● **Work item**: Down to the last line, reproduce the data that follows, but skip the pictures.
Input for this task section start
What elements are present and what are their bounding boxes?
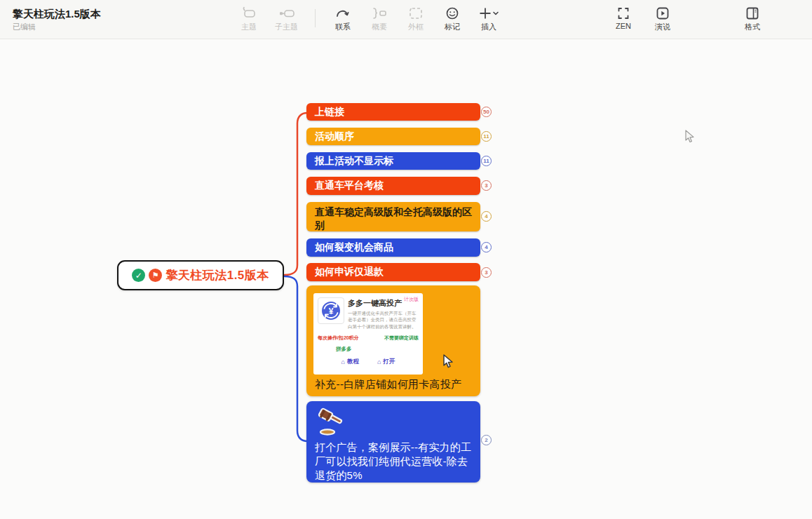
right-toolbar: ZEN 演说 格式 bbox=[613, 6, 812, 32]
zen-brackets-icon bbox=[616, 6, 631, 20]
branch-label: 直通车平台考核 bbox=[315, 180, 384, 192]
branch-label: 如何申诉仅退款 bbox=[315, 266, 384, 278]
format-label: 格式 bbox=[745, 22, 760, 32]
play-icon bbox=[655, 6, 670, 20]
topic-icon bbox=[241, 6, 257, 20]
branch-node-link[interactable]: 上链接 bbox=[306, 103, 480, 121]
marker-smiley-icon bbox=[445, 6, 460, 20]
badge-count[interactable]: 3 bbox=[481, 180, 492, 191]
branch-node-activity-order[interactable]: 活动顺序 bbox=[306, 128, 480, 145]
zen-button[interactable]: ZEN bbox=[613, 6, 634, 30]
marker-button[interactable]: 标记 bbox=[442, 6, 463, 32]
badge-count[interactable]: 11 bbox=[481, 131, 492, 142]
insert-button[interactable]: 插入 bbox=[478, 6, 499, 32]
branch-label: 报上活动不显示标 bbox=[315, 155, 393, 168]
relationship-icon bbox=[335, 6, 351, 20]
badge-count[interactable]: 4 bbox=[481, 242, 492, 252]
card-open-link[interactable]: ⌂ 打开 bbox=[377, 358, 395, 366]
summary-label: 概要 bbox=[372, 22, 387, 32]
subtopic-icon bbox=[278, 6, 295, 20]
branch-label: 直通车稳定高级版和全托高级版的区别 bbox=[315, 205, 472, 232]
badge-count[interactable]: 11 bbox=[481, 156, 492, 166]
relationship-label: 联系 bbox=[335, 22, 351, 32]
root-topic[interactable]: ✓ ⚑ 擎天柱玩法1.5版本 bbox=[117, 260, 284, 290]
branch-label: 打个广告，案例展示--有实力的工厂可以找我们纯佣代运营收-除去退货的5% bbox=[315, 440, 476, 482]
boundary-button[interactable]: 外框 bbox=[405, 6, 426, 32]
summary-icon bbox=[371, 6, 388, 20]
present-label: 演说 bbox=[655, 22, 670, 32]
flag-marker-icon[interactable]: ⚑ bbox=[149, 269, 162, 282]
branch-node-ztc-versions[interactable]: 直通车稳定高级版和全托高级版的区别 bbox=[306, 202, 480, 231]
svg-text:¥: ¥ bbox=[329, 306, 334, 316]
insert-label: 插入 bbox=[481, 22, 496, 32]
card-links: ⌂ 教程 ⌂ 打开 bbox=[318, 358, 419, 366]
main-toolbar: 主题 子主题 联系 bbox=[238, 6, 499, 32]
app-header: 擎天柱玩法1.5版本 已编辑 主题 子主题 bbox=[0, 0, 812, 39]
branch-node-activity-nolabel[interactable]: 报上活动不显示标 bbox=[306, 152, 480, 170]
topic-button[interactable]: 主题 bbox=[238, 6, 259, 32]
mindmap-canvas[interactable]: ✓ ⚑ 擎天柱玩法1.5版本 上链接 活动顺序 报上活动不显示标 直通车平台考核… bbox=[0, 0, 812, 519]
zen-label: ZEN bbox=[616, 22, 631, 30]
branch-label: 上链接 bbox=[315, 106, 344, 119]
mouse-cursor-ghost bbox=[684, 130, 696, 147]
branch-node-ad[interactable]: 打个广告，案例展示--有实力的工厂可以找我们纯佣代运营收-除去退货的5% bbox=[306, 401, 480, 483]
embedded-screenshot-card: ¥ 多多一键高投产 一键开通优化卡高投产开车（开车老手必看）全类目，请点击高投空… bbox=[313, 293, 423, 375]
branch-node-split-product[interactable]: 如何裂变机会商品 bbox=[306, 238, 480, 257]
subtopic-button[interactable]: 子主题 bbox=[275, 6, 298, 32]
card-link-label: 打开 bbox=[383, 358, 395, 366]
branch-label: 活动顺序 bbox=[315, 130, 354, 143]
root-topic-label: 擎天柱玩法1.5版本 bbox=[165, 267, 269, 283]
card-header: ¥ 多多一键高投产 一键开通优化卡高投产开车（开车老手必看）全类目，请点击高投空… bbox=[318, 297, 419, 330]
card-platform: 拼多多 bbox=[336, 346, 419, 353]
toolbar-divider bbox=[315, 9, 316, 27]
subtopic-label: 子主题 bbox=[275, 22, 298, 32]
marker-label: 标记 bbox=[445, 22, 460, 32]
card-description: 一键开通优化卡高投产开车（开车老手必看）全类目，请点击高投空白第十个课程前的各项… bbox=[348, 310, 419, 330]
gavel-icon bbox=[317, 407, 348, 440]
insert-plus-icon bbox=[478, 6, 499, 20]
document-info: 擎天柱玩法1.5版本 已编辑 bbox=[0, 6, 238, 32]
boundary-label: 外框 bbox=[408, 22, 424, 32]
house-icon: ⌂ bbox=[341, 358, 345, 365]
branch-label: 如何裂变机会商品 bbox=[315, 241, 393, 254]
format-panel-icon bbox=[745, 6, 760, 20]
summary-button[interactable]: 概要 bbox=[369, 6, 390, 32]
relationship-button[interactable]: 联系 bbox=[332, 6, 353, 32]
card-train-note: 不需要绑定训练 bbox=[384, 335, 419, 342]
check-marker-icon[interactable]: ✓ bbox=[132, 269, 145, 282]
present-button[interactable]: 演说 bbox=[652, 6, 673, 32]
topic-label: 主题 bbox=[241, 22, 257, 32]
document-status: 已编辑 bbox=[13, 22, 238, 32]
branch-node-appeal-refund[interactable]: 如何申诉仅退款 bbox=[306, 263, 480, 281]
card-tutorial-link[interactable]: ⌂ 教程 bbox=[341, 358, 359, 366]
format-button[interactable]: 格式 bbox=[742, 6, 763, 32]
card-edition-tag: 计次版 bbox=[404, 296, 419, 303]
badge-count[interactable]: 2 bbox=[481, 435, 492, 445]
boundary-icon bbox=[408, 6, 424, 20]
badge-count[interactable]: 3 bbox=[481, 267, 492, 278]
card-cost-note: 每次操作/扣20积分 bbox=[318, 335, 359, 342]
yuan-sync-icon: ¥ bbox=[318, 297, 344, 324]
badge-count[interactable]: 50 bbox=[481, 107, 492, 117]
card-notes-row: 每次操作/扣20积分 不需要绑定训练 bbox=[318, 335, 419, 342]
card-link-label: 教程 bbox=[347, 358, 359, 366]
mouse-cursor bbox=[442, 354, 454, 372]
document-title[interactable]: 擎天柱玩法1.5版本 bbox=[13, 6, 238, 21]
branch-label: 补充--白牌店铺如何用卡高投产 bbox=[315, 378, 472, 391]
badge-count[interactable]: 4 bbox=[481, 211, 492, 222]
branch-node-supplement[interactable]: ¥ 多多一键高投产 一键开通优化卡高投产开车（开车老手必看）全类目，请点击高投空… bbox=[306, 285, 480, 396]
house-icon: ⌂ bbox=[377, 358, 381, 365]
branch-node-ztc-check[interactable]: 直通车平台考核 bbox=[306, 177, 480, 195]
Input for this task section end
● **Expected answer**:
What elements are present and what are their bounding boxes?
right-toolbar: ZEN 演说 格式 bbox=[613, 6, 812, 32]
zen-brackets-icon bbox=[616, 6, 631, 20]
branch-label: 直通车平台考核 bbox=[315, 180, 384, 192]
branch-label: 如何申诉仅退款 bbox=[315, 266, 384, 278]
format-label: 格式 bbox=[745, 22, 760, 32]
play-icon bbox=[655, 6, 670, 20]
topic-icon bbox=[241, 6, 257, 20]
branch-node-link[interactable]: 上链接 bbox=[306, 103, 480, 121]
marker-smiley-icon bbox=[445, 6, 460, 20]
badge-count[interactable]: 3 bbox=[481, 180, 492, 191]
branch-node-activity-order[interactable]: 活动顺序 bbox=[306, 128, 480, 145]
zen-button[interactable]: ZEN bbox=[613, 6, 634, 30]
marker-button[interactable]: 标记 bbox=[442, 6, 463, 32]
badge-count[interactable]: 11 bbox=[481, 131, 492, 142]
insert-button[interactable]: 插入 bbox=[478, 6, 499, 32]
branch-label: 报上活动不显示标 bbox=[315, 155, 393, 168]
relationship-icon bbox=[335, 6, 351, 20]
badge-count[interactable]: 4 bbox=[481, 242, 492, 252]
card-open-link[interactable]: ⌂ 打开 bbox=[377, 358, 395, 366]
summary-label: 概要 bbox=[372, 22, 387, 32]
subtopic-icon bbox=[278, 6, 295, 20]
branch-label: 直通车稳定高级版和全托高级版的区别 bbox=[315, 205, 472, 232]
badge-count[interactable]: 11 bbox=[481, 156, 492, 166]
relationship-label: 联系 bbox=[335, 22, 351, 32]
root-topic[interactable]: ✓ ⚑ 擎天柱玩法1.5版本 bbox=[117, 260, 284, 290]
branch-label: 打个广告，案例展示--有实力的工厂可以找我们纯佣代运营收-除去退货的5% bbox=[315, 440, 476, 482]
boundary-button[interactable]: 外框 bbox=[405, 6, 426, 32]
summary-icon bbox=[371, 6, 388, 20]
present-label: 演说 bbox=[655, 22, 670, 32]
flag-marker-icon[interactable]: ⚑ bbox=[149, 269, 162, 282]
branch-node-ztc-versions[interactable]: 直通车稳定高级版和全托高级版的区别 bbox=[306, 202, 480, 231]
svg-text:¥: ¥ bbox=[329, 306, 334, 316]
insert-label: 插入 bbox=[481, 22, 496, 32]
card-links: ⌂ 教程 ⌂ 打开 bbox=[318, 358, 419, 366]
main-toolbar: 主题 子主题 联系 bbox=[238, 6, 499, 32]
app-header: 擎天柱玩法1.5版本 已编辑 主题 子主题 bbox=[0, 0, 812, 39]
branch-node-activity-nolabel[interactable]: 报上活动不显示标 bbox=[306, 152, 480, 170]
topic-button[interactable]: 主题 bbox=[238, 6, 259, 32]
mindmap-canvas[interactable]: ✓ ⚑ 擎天柱玩法1.5版本 上链接 活动顺序 报上活动不显示标 直通车平台考核… bbox=[0, 0, 812, 519]
zen-label: ZEN bbox=[616, 22, 631, 30]
branch-label: 上链接 bbox=[315, 106, 344, 119]
mouse-cursor-ghost bbox=[684, 130, 696, 147]
branch-node-ad[interactable]: 打个广告，案例展示--有实力的工厂可以找我们纯佣代运营收-除去退货的5% bbox=[306, 401, 480, 483]
embedded-screenshot-card: ¥ 多多一键高投产 一键开通优化卡高投产开车（开车老手必看）全类目，请点击高投空… bbox=[313, 293, 423, 375]
branch-node-split-product[interactable]: 如何裂变机会商品 bbox=[306, 238, 480, 257]
subtopic-button[interactable]: 子主题 bbox=[275, 6, 298, 32]
card-link-label: 打开 bbox=[383, 358, 395, 366]
branch-label: 活动顺序 bbox=[315, 130, 354, 143]
root-topic-label: 擎天柱玩法1.5版本 bbox=[165, 267, 269, 283]
card-header: ¥ 多多一键高投产 一键开通优化卡高投产开车（开车老手必看）全类目，请点击高投空… bbox=[318, 297, 419, 330]
card-platform: 拼多多 bbox=[336, 346, 419, 353]
toolbar-divider bbox=[315, 9, 316, 27]
subtopic-label: 子主题 bbox=[275, 22, 298, 32]
marker-label: 标记 bbox=[445, 22, 460, 32]
card-description: 一键开通优化卡高投产开车（开车老手必看）全类目，请点击高投空白第十个课程前的各项… bbox=[348, 310, 419, 330]
gavel-icon bbox=[317, 407, 348, 440]
insert-plus-icon bbox=[478, 6, 499, 20]
document-info: 擎天柱玩法1.5版本 已编辑 bbox=[0, 6, 238, 32]
boundary-label: 外框 bbox=[408, 22, 424, 32]
house-icon: ⌂ bbox=[341, 358, 345, 365]
branch-label: 如何裂变机会商品 bbox=[315, 241, 393, 254]
format-panel-icon bbox=[745, 6, 760, 20]
summary-button[interactable]: 概要 bbox=[369, 6, 390, 32]
relationship-button[interactable]: 联系 bbox=[332, 6, 353, 32]
card-train-note: 不需要绑定训练 bbox=[384, 335, 419, 342]
check-marker-icon[interactable]: ✓ bbox=[132, 269, 145, 282]
present-button[interactable]: 演说 bbox=[652, 6, 673, 32]
topic-label: 主题 bbox=[241, 22, 257, 32]
document-status: 已编辑 bbox=[13, 22, 238, 32]
branch-node-appeal-refund[interactable]: 如何申诉仅退款 bbox=[306, 263, 480, 281]
card-tutorial-link[interactable]: ⌂ 教程 bbox=[341, 358, 359, 366]
format-button[interactable]: 格式 bbox=[742, 6, 763, 32]
card-edition-tag: 计次版 bbox=[404, 296, 419, 303]
badge-count[interactable]: 2 bbox=[481, 435, 492, 445]
boundary-icon bbox=[408, 6, 424, 20]
badge-count[interactable]: 3 bbox=[481, 267, 492, 278]
card-cost-note: 每次操作/扣20积分 bbox=[318, 335, 359, 342]
yuan-sync-icon: ¥ bbox=[318, 297, 344, 324]
badge-count[interactable]: 50 bbox=[481, 107, 492, 117]
card-notes-row: 每次操作/扣20积分 不需要绑定训练 bbox=[318, 335, 419, 342]
card-link-label: 教程 bbox=[347, 358, 359, 366]
mouse-cursor bbox=[442, 354, 454, 372]
document-title[interactable]: 擎天柱玩法1.5版本 bbox=[13, 6, 238, 21]
branch-label: 补充--白牌店铺如何用卡高投产 bbox=[315, 378, 472, 391]
badge-count[interactable]: 4 bbox=[481, 211, 492, 222]
branch-node-supplement[interactable]: ¥ 多多一键高投产 一键开通优化卡高投产开车（开车老手必看）全类目，请点击高投空… bbox=[306, 285, 480, 396]
house-icon: ⌂ bbox=[377, 358, 381, 365]
branch-node-ztc-check[interactable]: 直通车平台考核 bbox=[306, 177, 480, 195]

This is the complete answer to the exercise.